­

Diskusi: Bedah Tokoh R. A. Kartini

August 29, 2020



Pemateri: Ratih Lusiani Bancin, M. H.
Hari, tanggal: Jum'at, 28 Agustus 2020
Penyelenggara: BP KAMMI Daerah Bantul & BP KAMMI Komisariat UMBY (@kammibantul on Instagram) 

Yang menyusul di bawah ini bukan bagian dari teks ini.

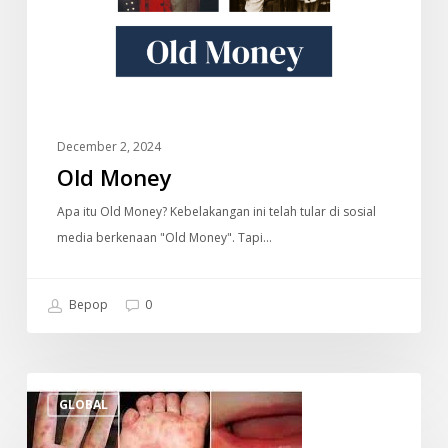
December 2, 2024
Old Money
Apa itu Old Money? Kebelakangan ini telah tular di sosial
media berkenaan "Old Money". Tapi…
Bepop
0
Penyakit
GLOBAL
Tangan,
Kaki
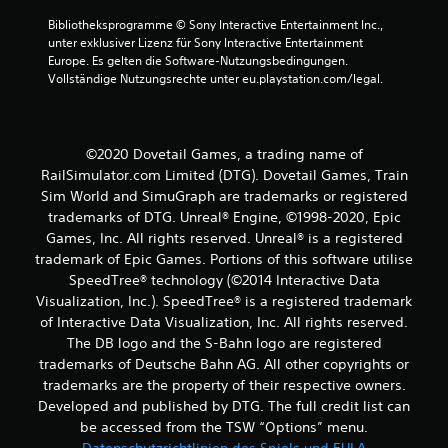
Bibliotheksprogramme © Sony Interactive Entertainment Inc., 
u
unter exklusiver Lizenz für Sony Interactive Entertainment 
Europe. Es gelten die Software-Nutzungsbedingungen. 
s
Vollständige Nutzungsrechte unter eu.playstation.com/legal.
4
©2020 Dovetail Games, a trading name of
B
RailSimulator.com Limited (DTG). Dovetail Games, Train
Sim World and SimuGraph are trademarks or registered
e
trademarks of DTG. Unreal® Engine, ©1998-2020, Epic
Games, Inc. All rights reserved. Unreal® is a registered
w
trademark of Epic Games. Portions of this software utilise
SpeedTree® technology (©2014 Interactive Data
e
Visualization, Inc.). SpeedTree® is a registered trademark
r
of Interactive Data Visualization, Inc. All rights reserved.
The DB logo and the S-Bahn logo are registered
t
trademarks of Deutsche Bahn AG. All other copyrights or
trademarks are the property of their respective owners.
u
Developed and published by DTG. The full credit list can
be accessed from the TSW “Options” menu.
n
Datenschutzrichtlinien des Spiels und EULA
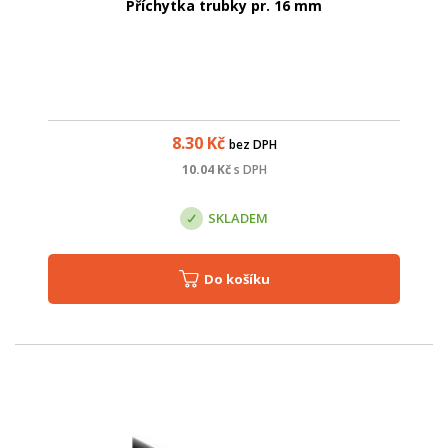
Příchytka trubky pr. 16 mm
8.30
Kč
bez DPH
10.04
Kč
s DPH
SKLADEM
Do košíku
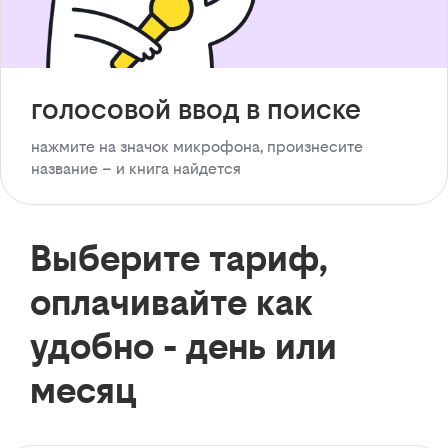
голосовой ввод в поиске
нажмите на значок микрофона, произнесите
название – и книга найдется
Выберите тариф,
оплачивайте как
удобно - день или
месяц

R. A. Kartini bernama lengkap Raden Ajeng Kartini Djojo Adhiningrat, lahir di Mayong, Jepara, Jawa Tengah pada tanggal 21 April 1879, dari seorang ayah bernama Raden Mas Adipati Ario Sosroningrat yang sedang memiliki jabatan penting di wilayah Jepara saat itu, yakni sebagai bupati. Kartini adalah putri dari istri pertama, namun ibunya bukan sebagai istri utama. Ibu dari Kartini bernama Mas Ayu Ngasirah yang merupakan putri pasangan Nyai Haji Siti Aminah dan Kyai Haji Madirono, seorang guru agama di Telukawur, sebuah wilayah di utara Jepara. Berdasarkan silsilah dari sisi ayahnya, Kartini termasuk keturunan ningrat, karena memiliki hubungan darah yang dapat dilacak hingga Sultan Hamengkubuwono VI.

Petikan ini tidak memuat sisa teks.